12 min read

Sales Forecasting - 5 Stores

Introduction

In this project we will use Dynamic Linear Models (DLMs) to forecast sales figures from five different stores. The dataset we use is a slightly modified version of a dataset derived from Kaggle https://www.kaggle.com/. We explain the exploratory data analysis process in the Project Overview section. We then look at and explain some of the major results. This involves using graphs of the data and our forecasts to try to understand some of the patterns and trends in the data. As part of our results we include a one month forecast with our daily data. Finally, we also include a two year monthly forecast for our data.

Project Overview

The focus for the early part of the project was data cleaning and exploration along with and basic model fitting.

For the data cleaning aspect, we changed the dates from a factor to a POSIXct class. Additionally, we examined certain categorical variables and converted them from integers to factors. We also changed the store data from numbers to factors and labeled the stores A, B, C, D, and E for convenience.

Once initial data cleaning was completed, we took a look at various graphs of the data. Looking at overlapping graphs of the data by store was messy and so we then looked at individual graphs of the data. This indicated that we probably had two types of store. This agrees with the StoreType variable of our data as well. We determine that the two store types correspond to two stores which are always open and three stores which are closed on StateHolidays and on Sunday. As part of our exploration we also look at the sales for each store based on the day of the week.

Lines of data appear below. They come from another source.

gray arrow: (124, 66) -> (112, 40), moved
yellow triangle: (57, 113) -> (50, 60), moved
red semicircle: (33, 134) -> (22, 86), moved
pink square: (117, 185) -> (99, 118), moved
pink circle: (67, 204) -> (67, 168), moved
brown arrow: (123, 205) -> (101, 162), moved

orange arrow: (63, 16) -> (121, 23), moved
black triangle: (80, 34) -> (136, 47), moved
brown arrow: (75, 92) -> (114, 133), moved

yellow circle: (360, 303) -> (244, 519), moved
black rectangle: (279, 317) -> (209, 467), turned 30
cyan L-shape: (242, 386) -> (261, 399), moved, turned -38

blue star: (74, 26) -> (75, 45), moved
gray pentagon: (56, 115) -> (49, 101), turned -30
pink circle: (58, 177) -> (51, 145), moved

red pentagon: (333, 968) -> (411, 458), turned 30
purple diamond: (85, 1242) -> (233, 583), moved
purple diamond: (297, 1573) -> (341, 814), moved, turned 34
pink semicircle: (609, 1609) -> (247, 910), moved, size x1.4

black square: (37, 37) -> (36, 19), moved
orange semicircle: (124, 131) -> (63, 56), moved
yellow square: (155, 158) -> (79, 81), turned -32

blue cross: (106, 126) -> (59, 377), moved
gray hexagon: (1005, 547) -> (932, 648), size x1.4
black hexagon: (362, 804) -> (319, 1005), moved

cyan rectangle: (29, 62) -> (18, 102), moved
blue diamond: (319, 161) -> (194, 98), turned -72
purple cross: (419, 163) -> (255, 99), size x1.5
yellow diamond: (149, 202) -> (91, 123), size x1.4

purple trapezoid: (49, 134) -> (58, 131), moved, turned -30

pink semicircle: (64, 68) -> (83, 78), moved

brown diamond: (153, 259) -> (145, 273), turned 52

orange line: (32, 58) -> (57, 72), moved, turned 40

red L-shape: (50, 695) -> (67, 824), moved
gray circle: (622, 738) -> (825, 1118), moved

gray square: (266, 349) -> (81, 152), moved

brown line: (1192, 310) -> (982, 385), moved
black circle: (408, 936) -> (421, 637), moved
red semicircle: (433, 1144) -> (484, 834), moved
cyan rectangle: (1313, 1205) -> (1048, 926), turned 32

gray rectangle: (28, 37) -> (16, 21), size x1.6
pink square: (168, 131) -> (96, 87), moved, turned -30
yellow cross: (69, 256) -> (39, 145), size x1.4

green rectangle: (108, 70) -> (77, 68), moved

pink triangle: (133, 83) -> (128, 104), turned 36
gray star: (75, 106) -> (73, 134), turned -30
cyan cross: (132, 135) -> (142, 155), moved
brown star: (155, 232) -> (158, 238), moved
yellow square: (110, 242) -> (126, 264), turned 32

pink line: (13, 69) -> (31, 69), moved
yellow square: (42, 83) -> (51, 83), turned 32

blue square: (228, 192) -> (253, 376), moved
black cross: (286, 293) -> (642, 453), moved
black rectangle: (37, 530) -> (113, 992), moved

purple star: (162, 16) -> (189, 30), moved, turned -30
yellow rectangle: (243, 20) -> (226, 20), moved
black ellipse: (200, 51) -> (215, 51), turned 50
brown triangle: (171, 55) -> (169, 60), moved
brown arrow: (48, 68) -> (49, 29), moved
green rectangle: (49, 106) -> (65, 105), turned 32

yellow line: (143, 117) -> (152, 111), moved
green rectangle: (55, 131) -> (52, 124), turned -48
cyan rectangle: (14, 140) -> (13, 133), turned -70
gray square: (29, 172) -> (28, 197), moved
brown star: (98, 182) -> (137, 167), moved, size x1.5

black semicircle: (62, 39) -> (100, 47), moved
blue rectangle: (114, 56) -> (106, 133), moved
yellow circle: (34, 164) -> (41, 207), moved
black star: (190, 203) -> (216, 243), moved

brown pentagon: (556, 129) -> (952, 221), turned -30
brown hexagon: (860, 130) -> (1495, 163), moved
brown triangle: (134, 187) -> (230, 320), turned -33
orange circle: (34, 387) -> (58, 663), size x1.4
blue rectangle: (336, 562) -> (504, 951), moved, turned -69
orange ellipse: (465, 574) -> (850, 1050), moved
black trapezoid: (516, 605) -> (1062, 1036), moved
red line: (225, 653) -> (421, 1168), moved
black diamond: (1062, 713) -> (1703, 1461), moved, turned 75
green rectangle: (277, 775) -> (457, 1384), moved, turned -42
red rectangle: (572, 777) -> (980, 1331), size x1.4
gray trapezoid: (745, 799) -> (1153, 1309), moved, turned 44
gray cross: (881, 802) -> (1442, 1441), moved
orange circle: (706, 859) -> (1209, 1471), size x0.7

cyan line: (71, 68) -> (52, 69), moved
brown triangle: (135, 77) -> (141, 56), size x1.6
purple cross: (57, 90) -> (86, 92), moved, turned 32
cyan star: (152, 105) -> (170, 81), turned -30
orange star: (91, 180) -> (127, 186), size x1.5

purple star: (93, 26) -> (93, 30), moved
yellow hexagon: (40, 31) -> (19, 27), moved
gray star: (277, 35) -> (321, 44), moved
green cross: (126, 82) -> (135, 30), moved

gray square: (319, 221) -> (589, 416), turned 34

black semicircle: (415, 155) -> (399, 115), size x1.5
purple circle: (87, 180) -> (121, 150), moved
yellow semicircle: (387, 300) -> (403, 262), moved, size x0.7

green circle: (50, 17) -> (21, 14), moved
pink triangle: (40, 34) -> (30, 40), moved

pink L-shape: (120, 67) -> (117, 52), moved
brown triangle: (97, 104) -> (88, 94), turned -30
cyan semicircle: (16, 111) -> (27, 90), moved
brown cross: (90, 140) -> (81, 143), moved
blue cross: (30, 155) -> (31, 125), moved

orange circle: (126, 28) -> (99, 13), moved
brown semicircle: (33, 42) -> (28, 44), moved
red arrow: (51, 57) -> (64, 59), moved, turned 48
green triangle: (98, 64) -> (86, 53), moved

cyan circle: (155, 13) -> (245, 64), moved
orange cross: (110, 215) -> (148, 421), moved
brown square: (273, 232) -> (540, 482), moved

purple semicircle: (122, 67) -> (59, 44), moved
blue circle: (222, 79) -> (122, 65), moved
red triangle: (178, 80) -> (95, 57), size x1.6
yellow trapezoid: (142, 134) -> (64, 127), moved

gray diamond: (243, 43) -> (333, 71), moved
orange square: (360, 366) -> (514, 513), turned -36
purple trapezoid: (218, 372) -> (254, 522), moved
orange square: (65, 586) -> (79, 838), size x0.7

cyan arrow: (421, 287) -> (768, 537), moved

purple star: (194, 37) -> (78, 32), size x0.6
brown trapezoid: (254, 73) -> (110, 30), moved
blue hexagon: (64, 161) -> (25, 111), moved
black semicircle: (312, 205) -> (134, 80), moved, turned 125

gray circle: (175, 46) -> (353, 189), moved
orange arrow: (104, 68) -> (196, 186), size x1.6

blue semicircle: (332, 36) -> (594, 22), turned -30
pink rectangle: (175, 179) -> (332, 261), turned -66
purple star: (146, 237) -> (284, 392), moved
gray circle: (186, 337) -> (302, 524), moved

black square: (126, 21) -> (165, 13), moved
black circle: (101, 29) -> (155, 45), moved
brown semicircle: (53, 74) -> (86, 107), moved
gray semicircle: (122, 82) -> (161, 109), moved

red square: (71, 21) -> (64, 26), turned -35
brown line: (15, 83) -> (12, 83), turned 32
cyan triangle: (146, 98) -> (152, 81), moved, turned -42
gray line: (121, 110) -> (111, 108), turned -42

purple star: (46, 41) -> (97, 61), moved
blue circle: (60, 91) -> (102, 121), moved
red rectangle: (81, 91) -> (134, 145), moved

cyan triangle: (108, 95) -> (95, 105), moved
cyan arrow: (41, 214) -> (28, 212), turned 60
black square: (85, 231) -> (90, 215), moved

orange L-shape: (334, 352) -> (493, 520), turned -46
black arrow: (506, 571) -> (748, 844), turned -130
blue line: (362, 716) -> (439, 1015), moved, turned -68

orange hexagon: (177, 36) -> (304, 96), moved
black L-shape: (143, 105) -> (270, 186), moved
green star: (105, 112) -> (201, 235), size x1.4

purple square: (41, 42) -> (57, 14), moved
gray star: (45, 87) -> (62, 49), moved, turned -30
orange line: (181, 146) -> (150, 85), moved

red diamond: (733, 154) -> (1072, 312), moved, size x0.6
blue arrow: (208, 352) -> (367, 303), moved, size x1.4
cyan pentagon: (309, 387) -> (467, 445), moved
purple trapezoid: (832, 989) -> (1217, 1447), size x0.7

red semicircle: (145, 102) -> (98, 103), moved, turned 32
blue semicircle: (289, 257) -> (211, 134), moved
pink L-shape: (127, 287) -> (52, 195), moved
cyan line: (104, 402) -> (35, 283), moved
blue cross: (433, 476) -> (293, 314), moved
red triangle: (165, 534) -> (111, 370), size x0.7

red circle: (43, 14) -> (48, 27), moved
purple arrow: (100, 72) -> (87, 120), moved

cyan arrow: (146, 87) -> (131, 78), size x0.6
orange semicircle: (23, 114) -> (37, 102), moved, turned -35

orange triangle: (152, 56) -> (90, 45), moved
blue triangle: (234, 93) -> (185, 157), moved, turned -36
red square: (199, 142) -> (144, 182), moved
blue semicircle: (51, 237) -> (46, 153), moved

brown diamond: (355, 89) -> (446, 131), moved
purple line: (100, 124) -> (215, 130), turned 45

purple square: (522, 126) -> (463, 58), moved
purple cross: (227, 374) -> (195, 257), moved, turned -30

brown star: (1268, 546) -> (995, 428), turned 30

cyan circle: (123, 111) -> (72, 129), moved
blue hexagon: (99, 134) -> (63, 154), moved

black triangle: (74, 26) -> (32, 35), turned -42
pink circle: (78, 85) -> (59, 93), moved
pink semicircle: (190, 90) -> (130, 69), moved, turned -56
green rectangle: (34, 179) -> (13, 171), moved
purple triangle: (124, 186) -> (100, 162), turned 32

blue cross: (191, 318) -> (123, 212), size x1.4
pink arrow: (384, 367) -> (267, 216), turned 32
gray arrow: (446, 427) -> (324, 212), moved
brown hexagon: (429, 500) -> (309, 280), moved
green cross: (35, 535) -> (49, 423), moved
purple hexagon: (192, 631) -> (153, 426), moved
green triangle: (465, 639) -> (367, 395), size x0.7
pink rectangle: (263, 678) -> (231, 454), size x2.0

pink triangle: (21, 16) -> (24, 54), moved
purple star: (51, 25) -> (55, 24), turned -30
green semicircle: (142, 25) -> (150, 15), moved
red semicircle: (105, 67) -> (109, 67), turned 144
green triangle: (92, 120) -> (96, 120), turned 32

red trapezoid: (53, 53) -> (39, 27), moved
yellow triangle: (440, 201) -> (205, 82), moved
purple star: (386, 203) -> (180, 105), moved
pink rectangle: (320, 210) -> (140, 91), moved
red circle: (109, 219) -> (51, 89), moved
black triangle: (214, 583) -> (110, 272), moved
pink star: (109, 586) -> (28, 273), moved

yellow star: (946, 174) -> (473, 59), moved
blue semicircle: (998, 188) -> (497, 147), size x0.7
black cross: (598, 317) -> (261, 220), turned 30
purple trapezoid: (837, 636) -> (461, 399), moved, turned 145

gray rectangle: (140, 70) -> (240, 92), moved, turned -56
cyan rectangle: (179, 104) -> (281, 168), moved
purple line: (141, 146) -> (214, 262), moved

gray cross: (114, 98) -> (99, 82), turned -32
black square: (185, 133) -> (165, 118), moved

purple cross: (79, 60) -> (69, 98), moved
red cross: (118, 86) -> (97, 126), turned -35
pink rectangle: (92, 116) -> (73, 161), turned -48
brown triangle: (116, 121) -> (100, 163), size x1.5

Model fitting was done using a Dynamic Linear Model (DLM) framework. Various models were considered for different stores and variables. Primarily, a local linear trend model with weekly seasonality was considered with regression on various combinations of variables in order to predict one-step-ahead daily forecasts of sales. We looked at graphs of our predictions against the actual values along with computing error estimates for our forecasts. Note that some values of sales figures and customer counts were not available. The DLM package that we used was able to forecast without concern for the missing data. It simply makes its own prediction for the missing value. For the error estimate, we simply remove NA values from the calculation.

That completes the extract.